Uma mensagem de Erin me anima um pouco, a foto dela descansando no quarto de residentes do hospital, deitada com os cabelos dourados espalhados num travesseiro, num uniforme azul marinho que destaca a paleta ciano de seus olhos. Sorrio para o celular e recobro a expressão séria assim que Sanchez entra, seguida de Tyler.
Os dois parecem demasiadamente sérios, contidos. Eu por outro lado transpareço nervosismo, do tipo que não conseguiria controlar mesmo que eu fosse muito fria.
– Obrigada por ter vindo novamente, Srta. Bianchi. – ela diz por puro costume, já que nada em sua postura me faz crer que ela está feliz em me ver.
– Foi um convite irrecusável. – digo logo antes que ela espalhe fotos dos corpos de Gavin e Clark sobre a mesa.
– Reconhece seus amigos de faculdade? – ela parece bem contente em me fazer encarar os olhos sem vida dos dois logo cedo.
Engulo a saliva à força. O sangue vermelho vivo na foto de Clark me revira ainda mais o café da manhã dentro do estômago.
– Óbvio que sim. – é só o que sai da minha boca, mas desvio das imagens.
Tyler se senta numa das cadeiras à minha frente e tento não olhar pra ele.
– Clark Dickens foi morto há poucos dias, na madrugada de sexta feira. – Sanchez observa minha reação e por mais que eu tente me controlar, é impossível, um tremor gelado me assalta.
– Onde você estava neste dia? – Tyler atravessa a pergunta na frente de Rafaella.
– Eu fui a Safeword, saí de lá e fui para a casa de Erin.
– Tenho certeza que a Srta. Campbell vai confirmar esta história. – Sanchez é irônica. – Como você foi da casa dela para a sua?
Caralho. Há partes de uma mentira que não se confirmam sem outras mentiras.
– Táxi.
– Pagou com seu cartão de crédito?
– Não, dinheiro. – uma inverdade que ela vai destruir numa simples checadas em companhias de táxi da cidade. Me mexo desconfortável na cadeira.

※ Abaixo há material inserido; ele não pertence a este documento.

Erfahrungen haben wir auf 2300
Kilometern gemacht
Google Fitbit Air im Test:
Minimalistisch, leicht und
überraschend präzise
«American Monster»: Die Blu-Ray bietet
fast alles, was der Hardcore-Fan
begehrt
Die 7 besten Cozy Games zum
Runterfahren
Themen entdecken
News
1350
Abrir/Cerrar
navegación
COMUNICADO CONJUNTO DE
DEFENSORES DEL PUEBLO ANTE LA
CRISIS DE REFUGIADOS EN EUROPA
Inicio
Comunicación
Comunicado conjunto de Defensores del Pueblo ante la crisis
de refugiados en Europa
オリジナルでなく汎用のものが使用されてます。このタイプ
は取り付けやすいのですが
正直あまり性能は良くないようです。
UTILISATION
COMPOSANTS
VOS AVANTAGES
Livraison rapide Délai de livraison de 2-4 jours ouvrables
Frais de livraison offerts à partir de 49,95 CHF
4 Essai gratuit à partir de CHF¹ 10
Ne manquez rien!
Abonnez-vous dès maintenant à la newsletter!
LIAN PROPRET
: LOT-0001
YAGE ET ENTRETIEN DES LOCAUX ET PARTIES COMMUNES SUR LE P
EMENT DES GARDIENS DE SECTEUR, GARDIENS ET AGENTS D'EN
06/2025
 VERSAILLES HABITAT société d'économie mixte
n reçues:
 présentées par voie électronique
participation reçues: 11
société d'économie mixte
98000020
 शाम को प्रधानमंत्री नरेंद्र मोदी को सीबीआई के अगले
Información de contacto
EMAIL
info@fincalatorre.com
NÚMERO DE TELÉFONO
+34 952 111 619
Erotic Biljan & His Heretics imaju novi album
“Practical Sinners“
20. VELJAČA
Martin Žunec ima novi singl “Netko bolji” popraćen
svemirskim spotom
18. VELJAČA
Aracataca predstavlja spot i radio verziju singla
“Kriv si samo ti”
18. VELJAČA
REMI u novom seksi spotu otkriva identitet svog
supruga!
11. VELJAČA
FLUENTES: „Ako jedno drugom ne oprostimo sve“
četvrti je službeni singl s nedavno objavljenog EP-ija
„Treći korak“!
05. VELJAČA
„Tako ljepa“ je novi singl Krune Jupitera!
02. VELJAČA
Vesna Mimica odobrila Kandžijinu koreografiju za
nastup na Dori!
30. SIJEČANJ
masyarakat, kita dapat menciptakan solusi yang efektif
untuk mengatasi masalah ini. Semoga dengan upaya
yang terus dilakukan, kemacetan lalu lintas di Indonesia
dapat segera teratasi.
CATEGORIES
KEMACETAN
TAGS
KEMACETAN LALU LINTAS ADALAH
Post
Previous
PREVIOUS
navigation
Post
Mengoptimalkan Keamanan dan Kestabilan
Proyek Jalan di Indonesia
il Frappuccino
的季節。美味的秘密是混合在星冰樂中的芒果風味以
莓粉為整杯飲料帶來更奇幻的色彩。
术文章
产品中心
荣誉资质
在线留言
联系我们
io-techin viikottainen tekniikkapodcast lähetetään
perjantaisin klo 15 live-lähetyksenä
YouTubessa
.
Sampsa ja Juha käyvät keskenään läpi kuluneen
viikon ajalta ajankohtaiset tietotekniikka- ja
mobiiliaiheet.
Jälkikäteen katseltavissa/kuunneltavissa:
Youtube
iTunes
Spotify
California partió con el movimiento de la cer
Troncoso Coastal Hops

– Vou checar isso, obviamente. Qual foi o horário que você saiu da casa dela? – Rafaella anota coisas no bloco à sua frente e Tyler prende a mandíbula, incomodado.
– Cinco horas, mais ou menos. – olho novamente a foto de Gavin e depois a de Clark, meu coração dispara.
– Srta. Bianchi, eu não sei se você tem ideia do que está enfrentando aqui, mas se estiver mentindo não será uma visita cordial da próxima vez. Por que não começa a nos falar a verdade sobre o que aconteceu na faculdade?
– Eu já disse tudo que podia sobre isso.
– Mason Chadwick está na outra sala aguardando interrogatório neste momento. A história dele vai ser parecida com a sua?
Aperto as mãos nas cadeiras, certa de que é um blefe da detetive Sanchez, mas se fosse verdade, a ideia de encontrar Mason no corredor me faria querer vomitar de verdade.
– Terá que perguntar a ele, detetive. – falo com desprezo e ganhando alguma vantagem.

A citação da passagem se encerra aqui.